Case Number # 1406
Precipitated by litigation in the 1980s-1990s, the Northwest Forest Plan has governed federal public forests in Washington, Oregon, and northern California since its adoption in 1994, but its protections were under attack throughout the Bush administration. The last shoe to drop in the attempt to dismantle the Northwest Forest Plan was its wholesale revision with respect to 2.6 million acres of Bureau of Land Management ("BLM") lands in Oregon.

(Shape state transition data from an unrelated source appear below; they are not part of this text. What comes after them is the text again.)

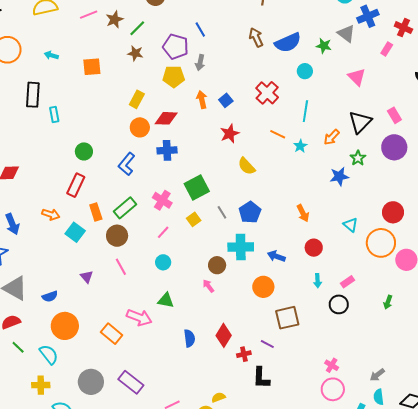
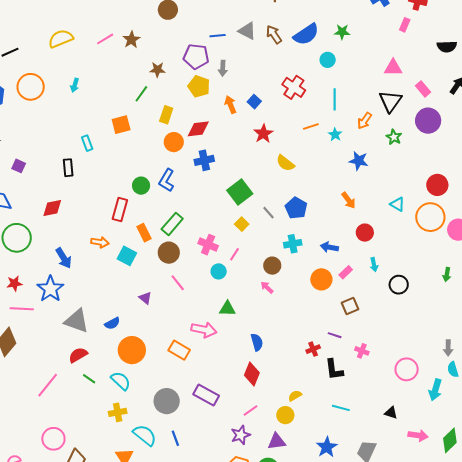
green line: (137, 28) -> (141, 94), moved
blue line: (200, 29) -> (218, 36), turned -56
gray triangle: (346, 34) -> (247, 31), moved
cyan arrow: (51, 55) -> (75, 85), turned -80
orange square: (92, 67) -> (121, 125), moved
yellow pentagon: (174, 77) -> (199, 86), turned 30
pink triangle: (357, 77) -> (393, 68), moved, turned -36
black rectangle: (33, 95) -> (68, 168), moved, size x0.7
orange line: (278, 134) -> (311, 127), turned -35
green circle: (84, 151) -> (141, 186), moved
blue star: (339, 176) -> (359, 161), moved, turned 30
pink cross: (162, 200) -> (208, 245), moved
pink line: (163, 232) -> (235, 254), moved
cyan cross: (241, 247) -> (293, 244), size x0.7
pink rectangle: (348, 282) -> (346, 272), moved
brown square: (287, 318) -> (350, 306), size x0.7
red diamond: (224, 335) -> (252, 374), moved
pink cross: (332, 365) -> (362, 351), moved
gray arrow: (377, 375) -> (448, 348), turned -42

The Western Oregon Plan Revisions, known by the acronym WOPR, will quadruple old-growth forest logging and eliminate or substantially shrink all wildlife reserves, including the streamside buffers and key watersheds that are integral parts of the Northwest Forest Plan's salmon and clean water protections. While WOPR covers Oregon, its impact is region-wide, as it marks the end of the ecosystem-wide strategy that has protected northwest rivers, salmon and steelhead, northern spotted owls, marbled murrelets, and other old-growth dependent species.
In early January 2009, Earthjustice filed a lawsuit on behalf of thirteen conservation and fishing groups challenging BLM for its failure to use the best science, its failure to disclose environmental impacts, and its flouting of the consultation "look before you leap" requirements of the Endangered Species Act.